Mandating proof of vaccination and continuing to enforce existing COVID-19 protocols are key to mitigating your commercial clients’ risk from the Delta variant.
“Many employers are continuing to push back their return to the office, and especially when the Delta variant popped up,” said David Barry, national director of casualty risk control at Willis Towers Watson, the world’s third largest commercial P&C brokerage.
“I think people just keep moving the [COVID-19] finish line and they feel more comfortable about being able to continue business operations working in this remote capacity,” said Barry, who works out of Chicago and advises commercial clients in Canada, the United States, and Mexico.
Data from Britain, India, France, China, and Ontario all suggest the Delta variant of COVID-19 can be up to 79% more transmissible than the Alpha variant, Public Health Ontario said in September.
As of July 3, about 76% of Ontarians who were infected with COVID-19 at the time had the Delta variant, the provincial government said.
“I think the Delta variant has made it more frustrating for governments and businesses to do what they hope to do this fall, which is to get back to a sense of normalcy,” said KPMG Canada partner Norm Keith.
The rise in the Delta variant has probably been one factor in a general consensus that employers should have a policy on mandatory proof of vaccine, said Keith, a lawyer whose areas of expertise include labour, occupational health and safety and COVID-19 vaccine policies.
“The Delta variant may be more transmissible and therefore prior mitigation strategies are probably less effective, but I don’t know that that’s been measured reliably,” he told Canadian Underwriter in late August, shortly after the release of a KPMG Canada poll.
That poll was of 505 Canadian small- and medium-sized business owners and decision-makers. Nearly two-thirds (62%) of respondents are making or plan to make COVID-19 vaccinations mandatory for their employees. A large majority (84%) said vaccines are key to avoiding another lockdown and should be mandatory.
COVID-19 was declared a pandemic March 11, 2020 by the World Health Organization.
The science continues to evolve and some of the recommendations — from authorities like the World Health Organization and the Centers for Disease Control and Prevention — are changing, Barry said in an interview.
“But what we have come to find out is — whether it’s the Delta variant or the original coronavirus variant — a lot of the strategies you would employ to keep people safe are still the same and are still valid,” he said. “We just need to continue to educate folks on the importance of hygiene, of masking, of social distancing, and helping employers redesign the workspaces.”
With the ongoing pandemic, risk managers need to think about a lot of “little things,” Barry suggested.
“If you want to employ social distancing and everybody reports to the office at 8 a.m, that’s a problem because everybody’s coming in at the same time,” Barry warned.
“Before the pandemic, the big craze was open offices and team environments.

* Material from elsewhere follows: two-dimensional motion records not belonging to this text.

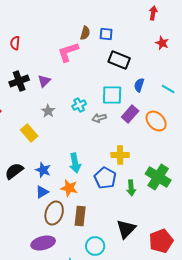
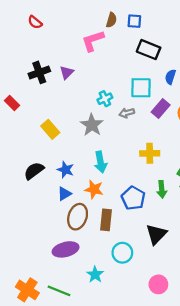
red semicircle: (15, 43) -> (35, 22), moved, turned -56
gray star: (48, 111) -> (92, 125), moved, size x1.5
blue pentagon: (105, 178) -> (133, 198), moved

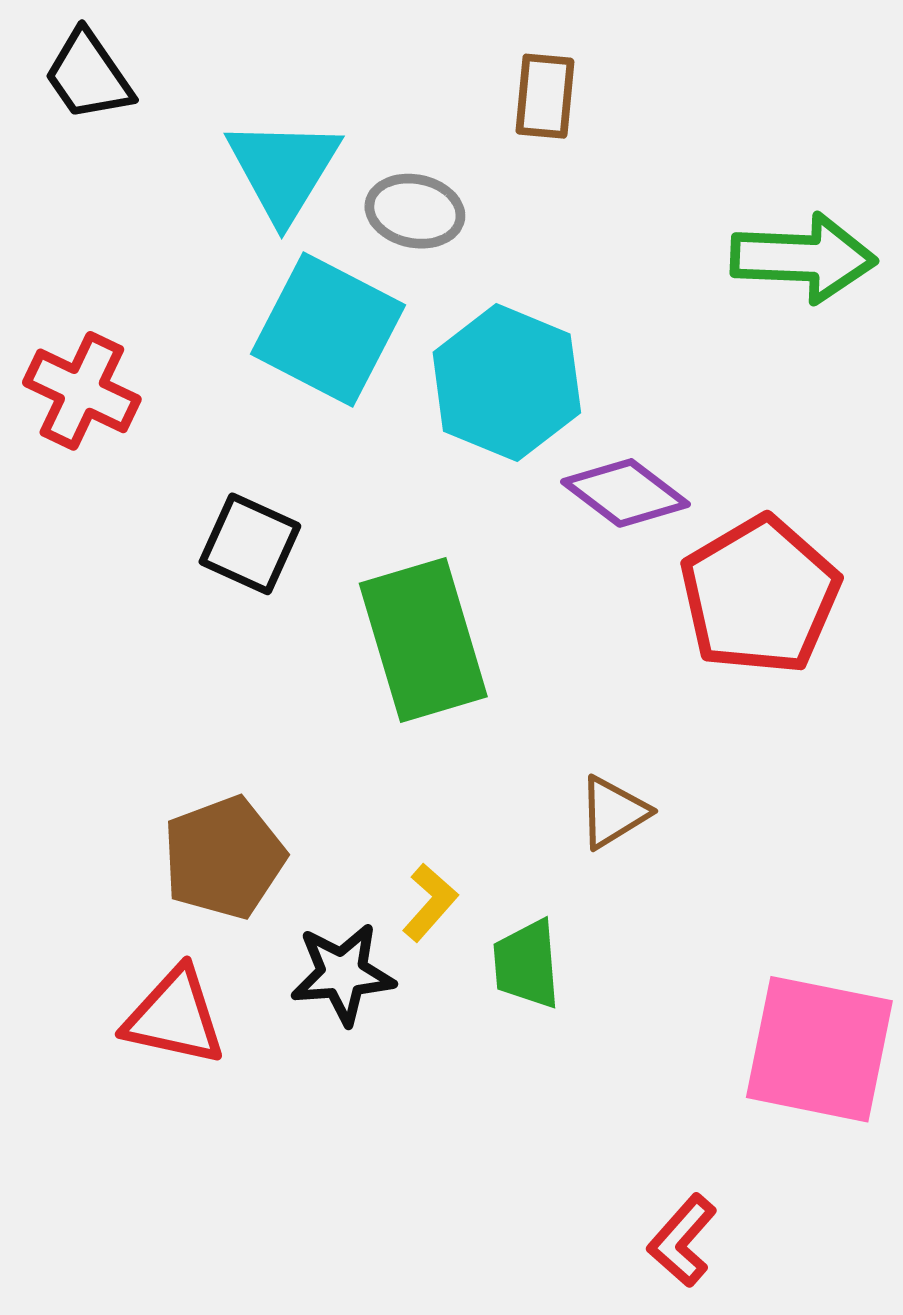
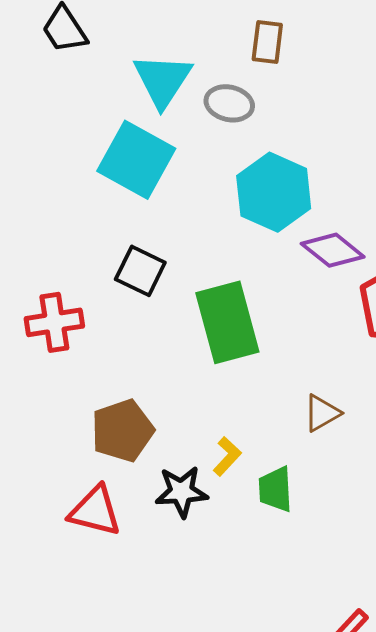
brown rectangle: (545, 96) -> (267, 42), moved
cyan square: (328, 330) -> (136, 160), moved
red cross: (82, 391) -> (54, 322), moved, turned -36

At Willis, we went to no assigned desks. Everybody just kind of picked a place and you kind of worked with a team. Well, that doesn’t fit well with social distancing and other things that would go during a pandemic. So, it forced us to really re-think that and look at different strategies, whether it’s allowing people to work at home or modifying schedules.”

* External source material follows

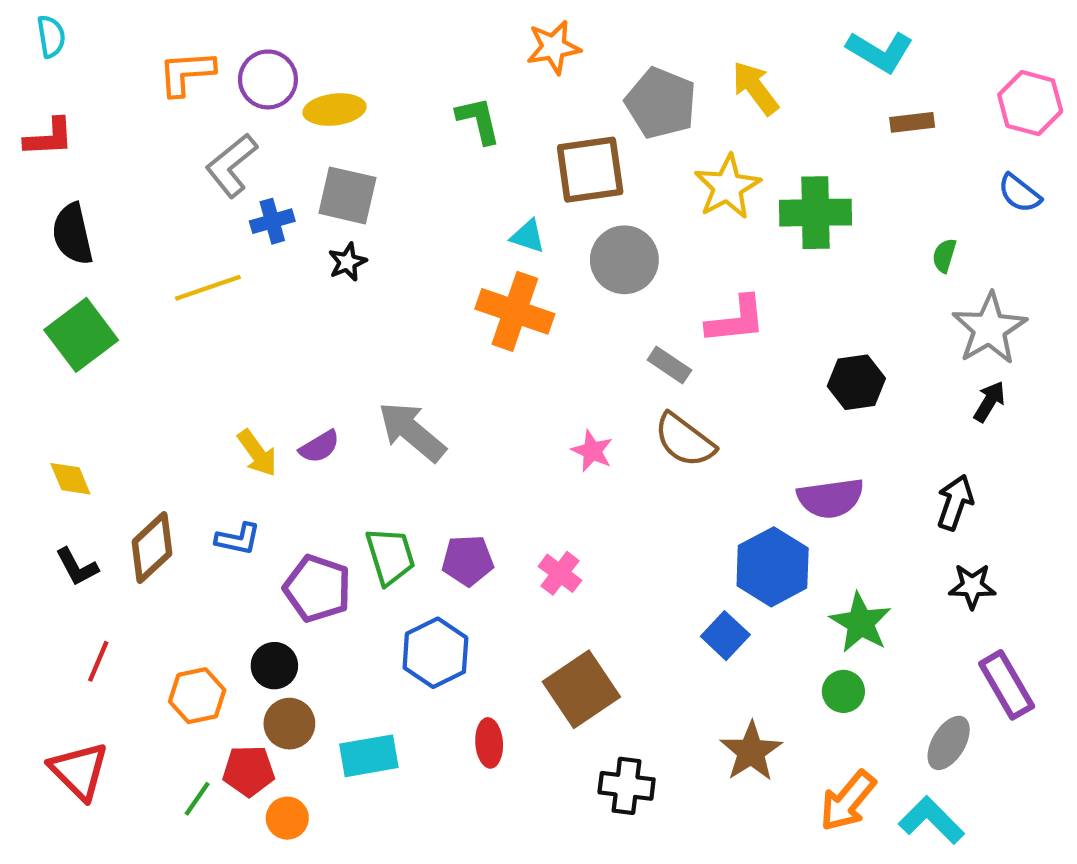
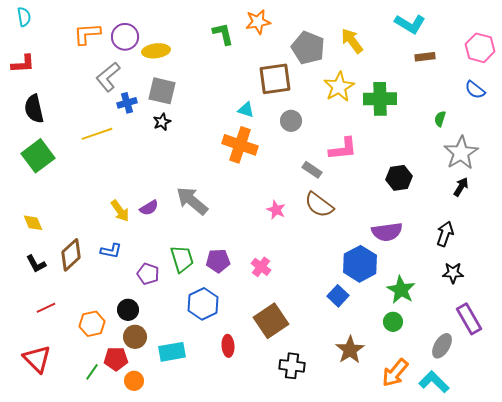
green L-shape: (478, 120) -> (223, 34), moved
gray circle: (624, 260) -> (291, 121), size x0.7
purple pentagon: (317, 588) -> (148, 274), size x0.7
red line: (98, 661) -> (46, 308), turned 42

Sarah House, a senior economist at Wells Fargo, said the Delta variant has taken a bigger toll on the job market than many had feared. As quoted by The Associated Press, she said, “It’s going to take workers longer to come back to the labour market than we expected.’’

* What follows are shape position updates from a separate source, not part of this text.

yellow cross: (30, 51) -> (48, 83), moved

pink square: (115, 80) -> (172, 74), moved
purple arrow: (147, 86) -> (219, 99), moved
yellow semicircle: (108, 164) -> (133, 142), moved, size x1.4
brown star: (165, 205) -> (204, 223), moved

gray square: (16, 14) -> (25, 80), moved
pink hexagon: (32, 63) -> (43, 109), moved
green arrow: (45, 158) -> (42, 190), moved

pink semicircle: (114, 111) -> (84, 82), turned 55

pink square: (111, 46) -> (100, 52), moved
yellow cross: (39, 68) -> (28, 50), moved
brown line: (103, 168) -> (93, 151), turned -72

The answer, especially with the Delta variant, is vaccination, KPMG Canada’s Keith told Canadian Underwriter.
“Up until the last number of weeks or maybe a month or so, there has not been sufficient supply to actually even consider a mandatory proof of vaccine policy as an equitable policy, even though it’s a safe policy for employers,” he said.
“The real interesting thing… is how many different sectors — financial, entertainment, sports venues, retail — have really gotten into a growing wave of commitment to say, ‘Look, even if there might be some challenges on the employment law front, we still think the best way to go forward and hopefully beyond a pandemic is a mandatory proof of vaccine policy,’” Keith said.
The challenges in employment law include confidentiality of medical records, though “that has never really been a dominant concern in employment law,” he said.
“The primary concerns are really the dignity or the ‘You can’t force me’ attitude towards a vaccine or some other measures, versus safety. I don’t know if other employment lawyers’ views have changed. Mine has been consistent. If [mandatory proof of vaccine] is provably and demonstrably the best approach, and the highest standard that an employer can achieve to protect workers, then that’s probably the one that is most defensible in law. Occupational health and safety law in Ontario, and every jurisdiction across Canada, places a very high obligation on employers to keep workers safe.”